Two nudes
Drawings in graphite on brown paper
1. 188 x 97 mm
2. 193 x 130 mm
The back of the second drawing bears a handwritten attribution to the artist. This handwriting does not resemble Guirand's signature (see photo).
The two drawings are in very good condition, each presented in their own marie-louise, unframed.
Feline, surprising and sensual at the same time, these two silhouettes drawn from the same workshop model appear lightly under the pencil of Lucien-Victor Guirand de Scévola (1871-1950). In a style typical of the 1920s and 1930s, Guirand captures the movement of this young woman who enjoys surprising and making the artist smile.
The works of Guirand de Scévola are often very polite and charming, but there is sometimes a strange atmosphere in the gallant scenes that he likes to invent, completely out of step, if not in counterpoint with what makes modernity in painting at the beginning of the 20th century. Modernity that he knows very well.
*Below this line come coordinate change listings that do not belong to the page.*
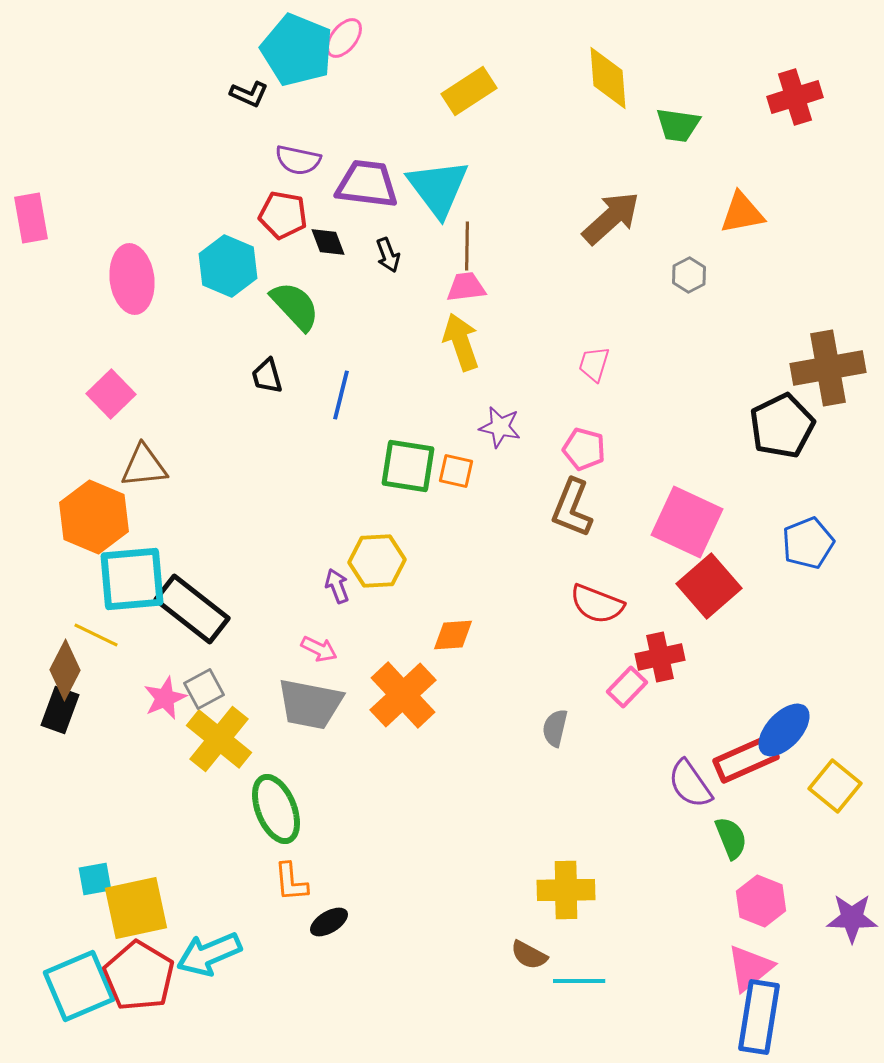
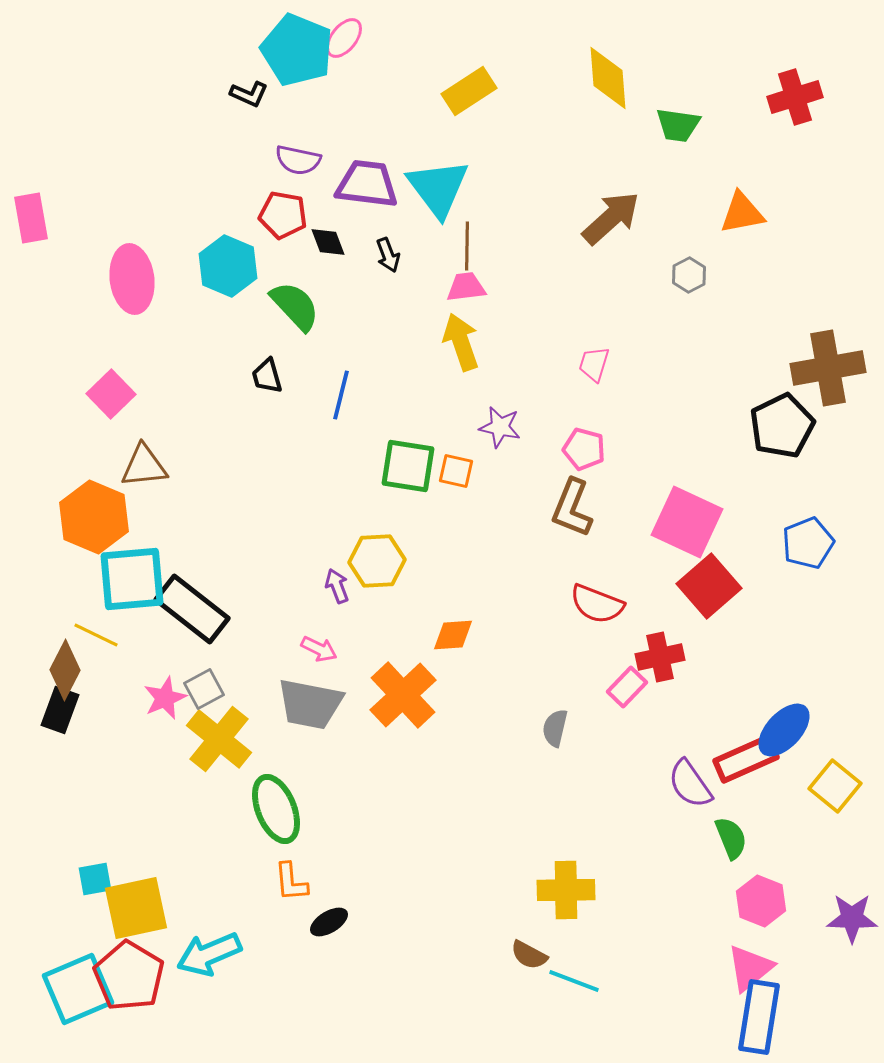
red pentagon at (139, 976): moved 10 px left
cyan line at (579, 981): moved 5 px left; rotated 21 degrees clockwise
cyan square at (79, 986): moved 1 px left, 3 px down
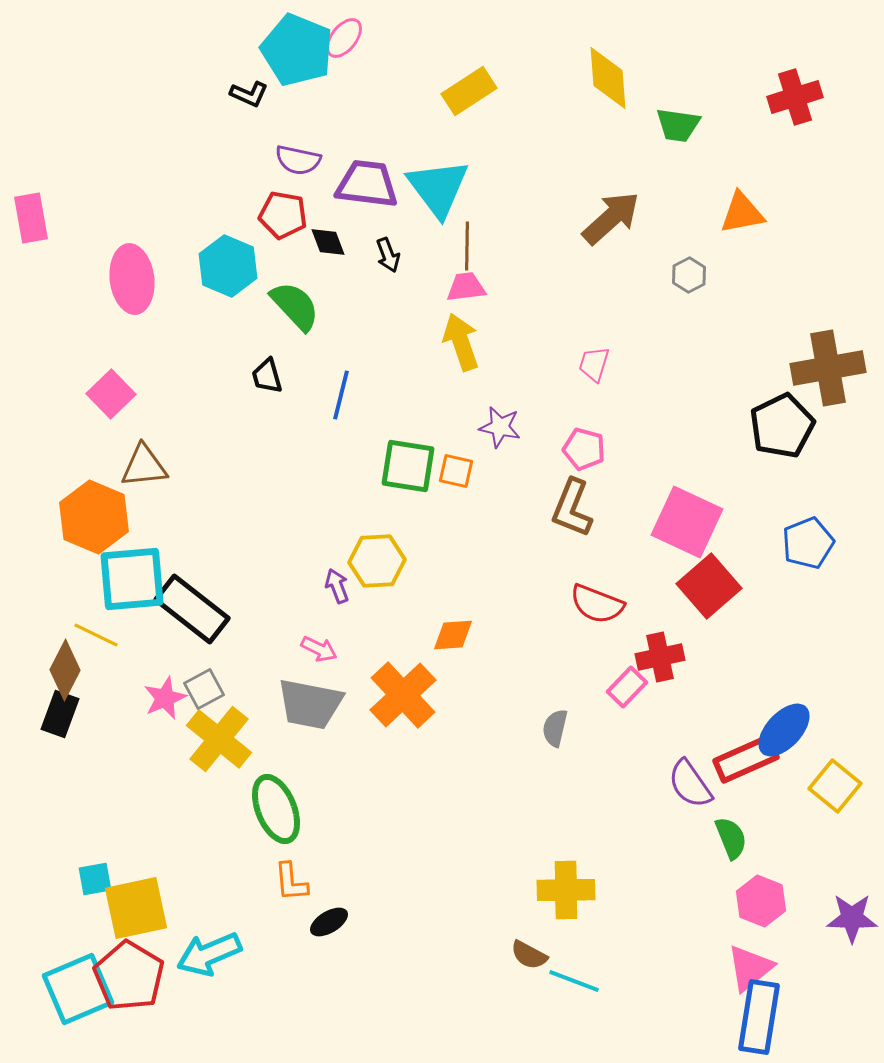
black rectangle at (60, 710): moved 4 px down
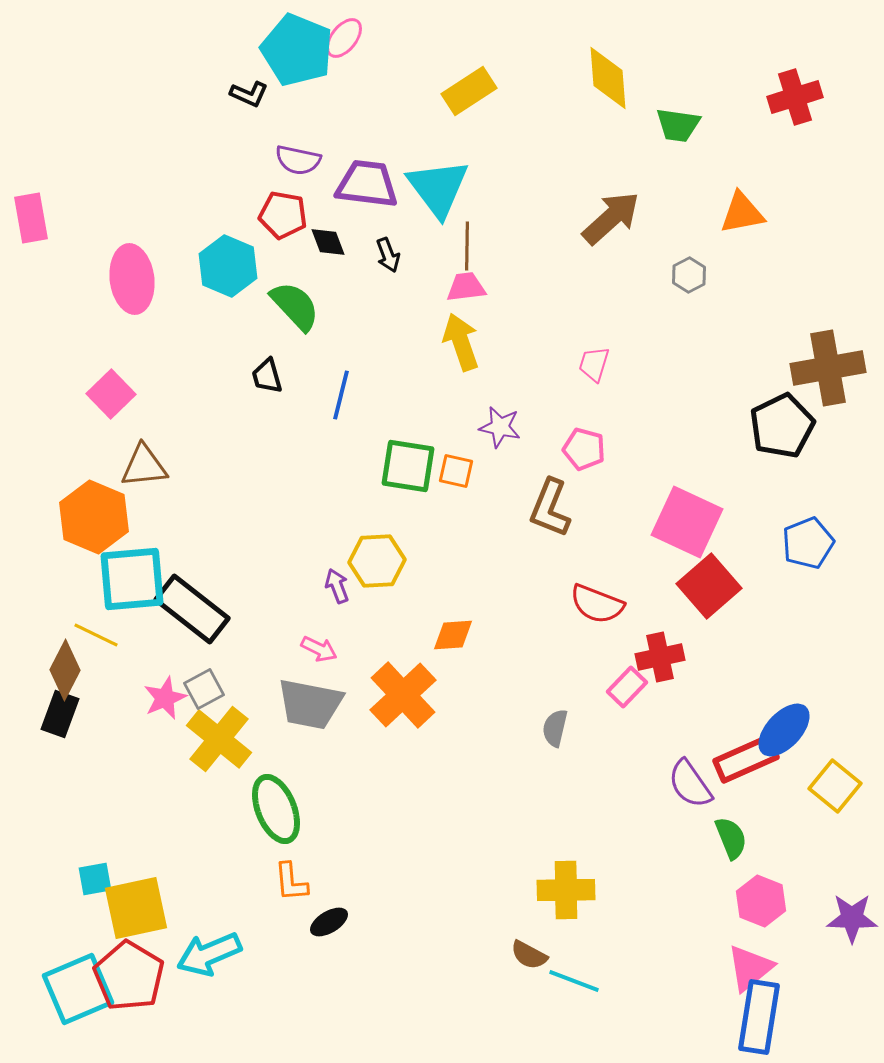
brown L-shape at (572, 508): moved 22 px left
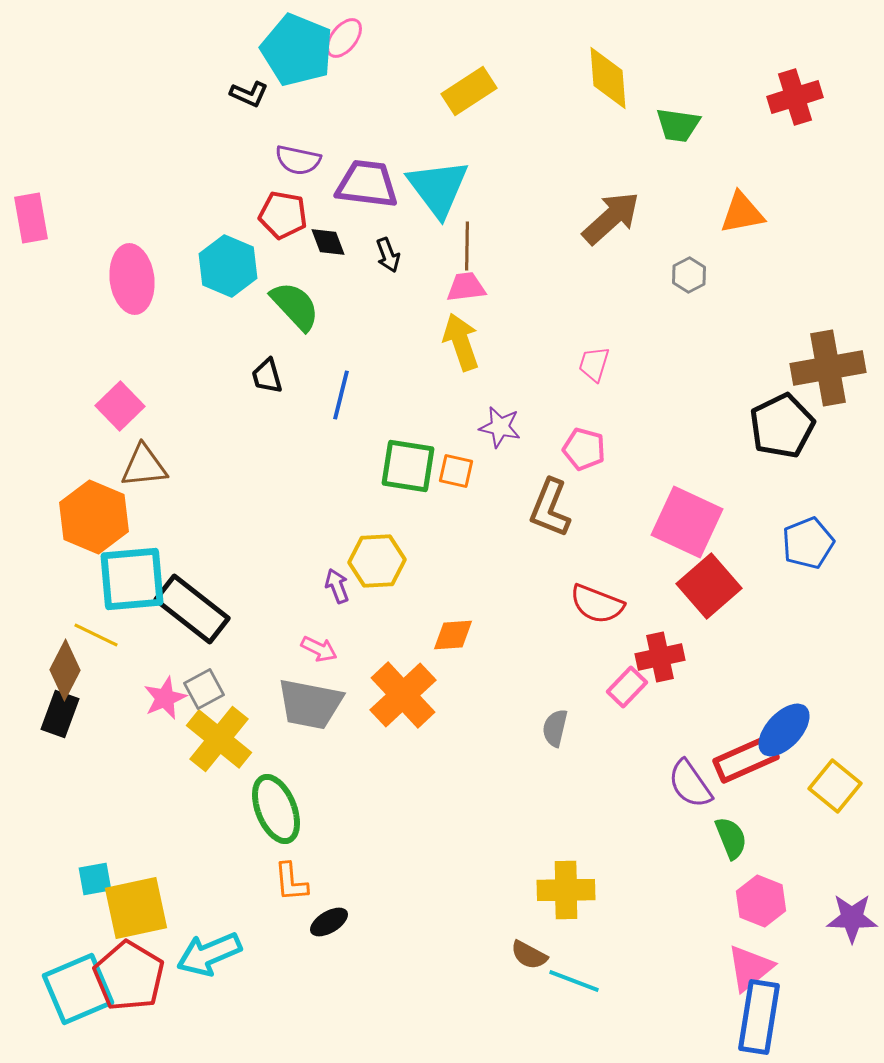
pink square at (111, 394): moved 9 px right, 12 px down
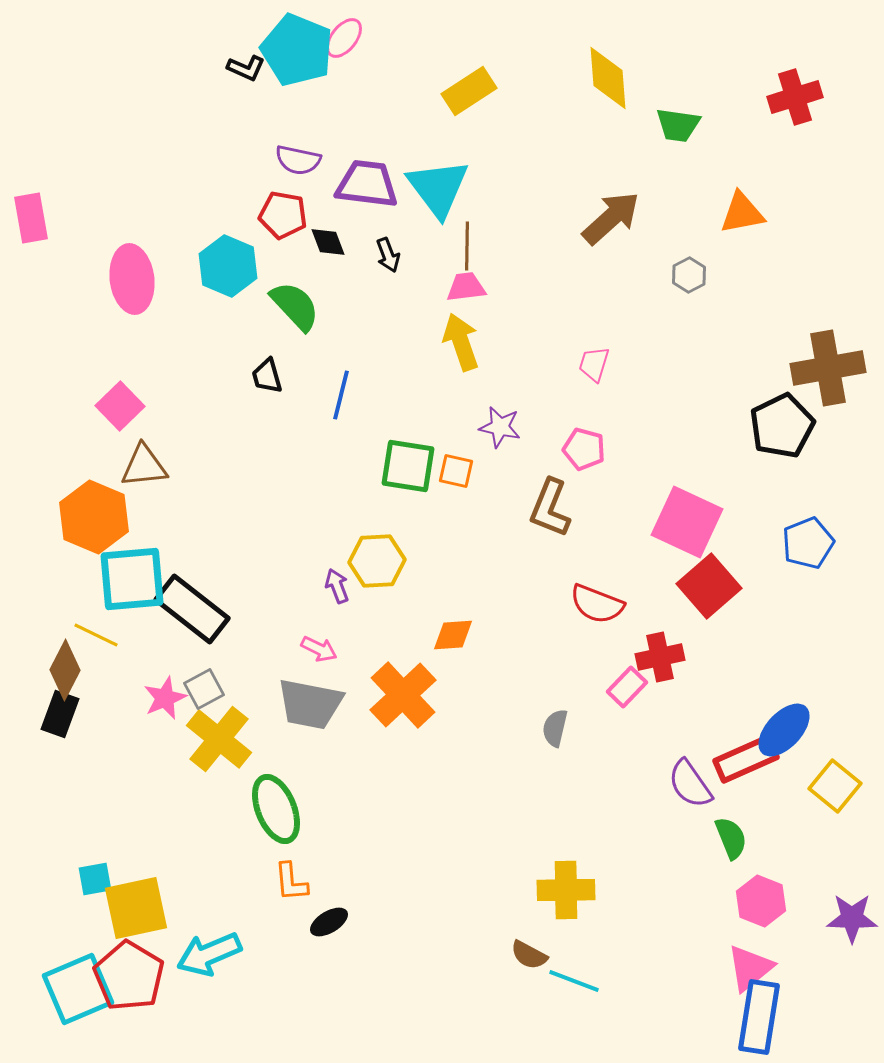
black L-shape at (249, 94): moved 3 px left, 26 px up
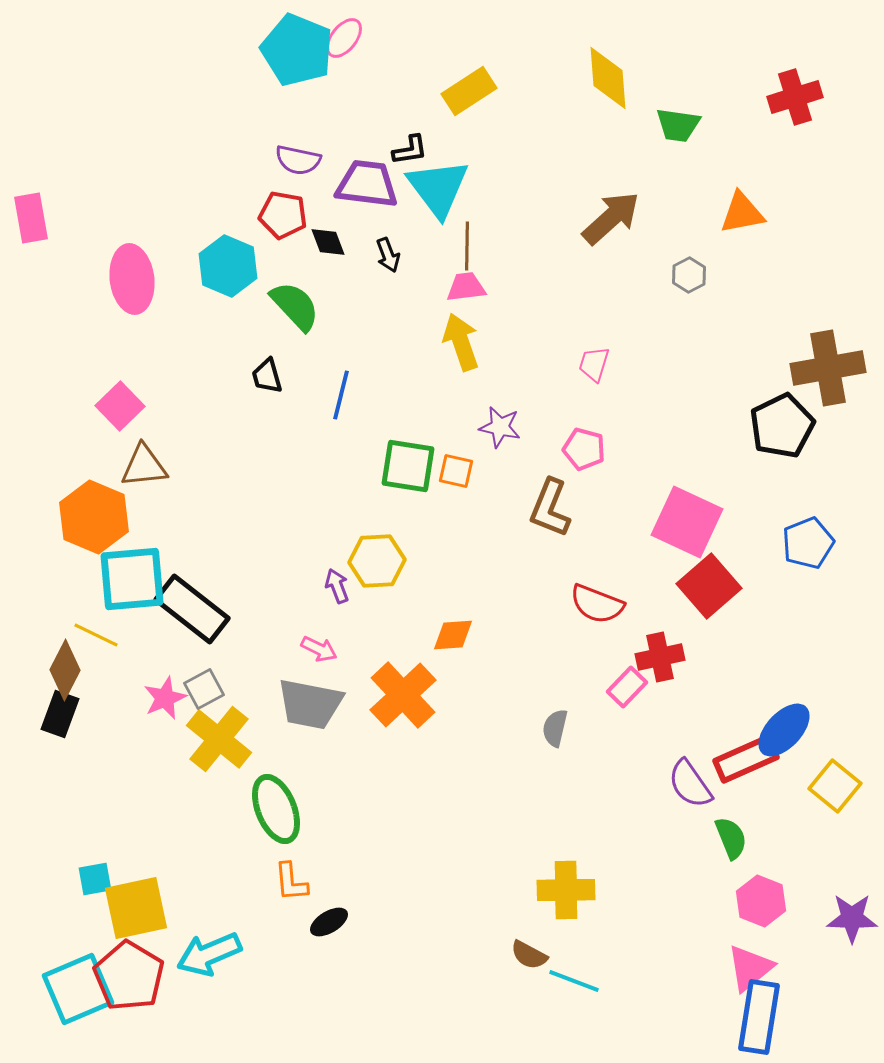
black L-shape at (246, 68): moved 164 px right, 82 px down; rotated 33 degrees counterclockwise
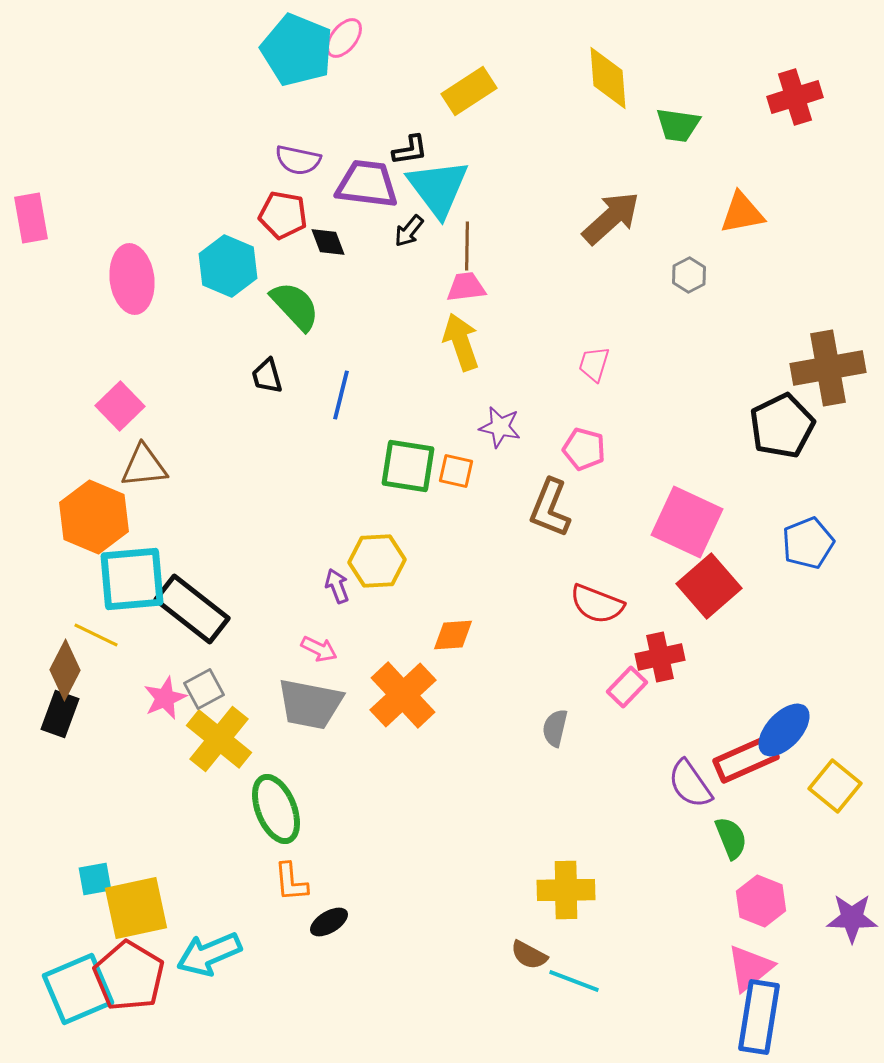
black arrow at (388, 255): moved 21 px right, 24 px up; rotated 60 degrees clockwise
Under his pencil, much more free, we here discover the female figures that he will later decide to dress in 18th century fashion, or that he will distribute, languid in large four-poster beds, in the powdery atmosphere of his pastels.
Both drawings are very charming and quite rare in the artist's production.
The laws of harmony guide us to sell them together.
The dried flower, in the photograph, is a tribute to the late model, anonymous and lovely.